The Connecticut Huskies are NCAA champions for men’s basketball. The Connecticut Huskies are not the best team in college basketball.
Oxymoron, you say? Oh, maybe you’re just calling me a moron. I can’t quite hear you over the din of raised voices and Internet outcries proclaiming the Huskies’ virtues and my ignorance.
On Tuesday, one day after the UConn Huskies claimed the national championship by beating the Butler Bulldogs in a game so ugly it should have come with a warning from the surgeon general, Northern Arizona coach Mike Adras voted Ohio State, not UConn, the No. 1 team in the final USA Today/ESPN Coaches Poll.
Roughly 2,600 Internet comments later, Adras and his viewpoint were getting a good grilling by fans floored that the best college basketball team could be a team other than the NCAA tournament winner.
But here’s the thing — he’s right.
Step back and look at the big picture. What did Monday’s national championship game prove? On one night, UConn was superior to Butler. That’s it. Now, obviously that outcome makes the Huskies national champs, but that doesn’t inherently make them the best team in college basketball.
If you want to keep things clean and tidy and only deal with wins and losses then consider this: En route to their title, the UConn Huskies beat Bucknell, Cincinnati, San Diego State, Arizona and Kentucky. Were any of those teams seriously under consideration as the best team in the nation? Maybe San Diego State. Maybe.
Did UConn play Kansas? Did they play Ohio State? Duke? No. Well, if winning is the sole criterion for defining the best team in the nation, then how can we even answer the question?
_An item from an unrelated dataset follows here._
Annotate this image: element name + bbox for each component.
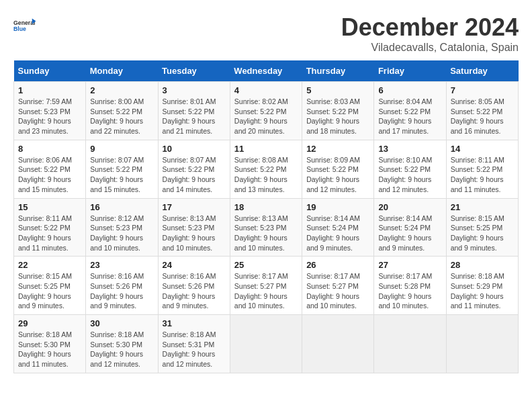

In men’s basketball we define our national champion as the team that emerges from the NCAA tournament on top. It’s clean. It’s black and white. It’s a very simple concept and it’s very easy to say UConn is the national champion. The definition of “best” however leaves a lot more wiggle room.
“Best in show,” “Best picture,” “Best dressed” – these are all subjective superlatives, just like the Coaches Poll. There is no clear-cut argument that proves beyond a reasonable doubt that one team is better than another. And frankly, for that, sports fans should be grateful, seeing as how the lack of such a truth has fueled countless sports-bar arguments since time immemorial.
It’s odd because sports fans seem to hate nuance and lust for clarity. Most fans hate the BCS and long for a college football playoff system. Why? I would like to think it’s because many people realize the unfairness of excluding an undefeated team from a national title chance. But mainly I think it’s because we like the idea of winners and losers, of black, white and right and wrong. We like not having to think about things. We love not having to make an argument for our viewpoints. We love just being able to point to a final outcome and say, “How do you like them apples?” And we love showing off our apples.
But sports are about far more than bragging rights. There are life lessons and human interest stories. There are professional careers and childhood dreams. There are varying degrees of success and there are such things as small victories. Yes, there are winners and losers. But the big picture of athletics is much grander. And those that choose to focus on the black and white are missing a world of wonder in all these shades of gray.
Some people can’t understand that a team that won a national championship -a team that went 9-9 to finish ninth in its own conference, mind you – isn’t unanimously considered the best team in the nation. I feel bad for such fans because they are the ones who can’t appreciate any of the tiny victories that occur during a season. They can’t appreciate success unless their team realizes the ultimate success.
Sadly, those are the same fans that will miss out on the most amazing aspect of UConn’s title run: that a team that was far from perfect managed to weave its way to the national title.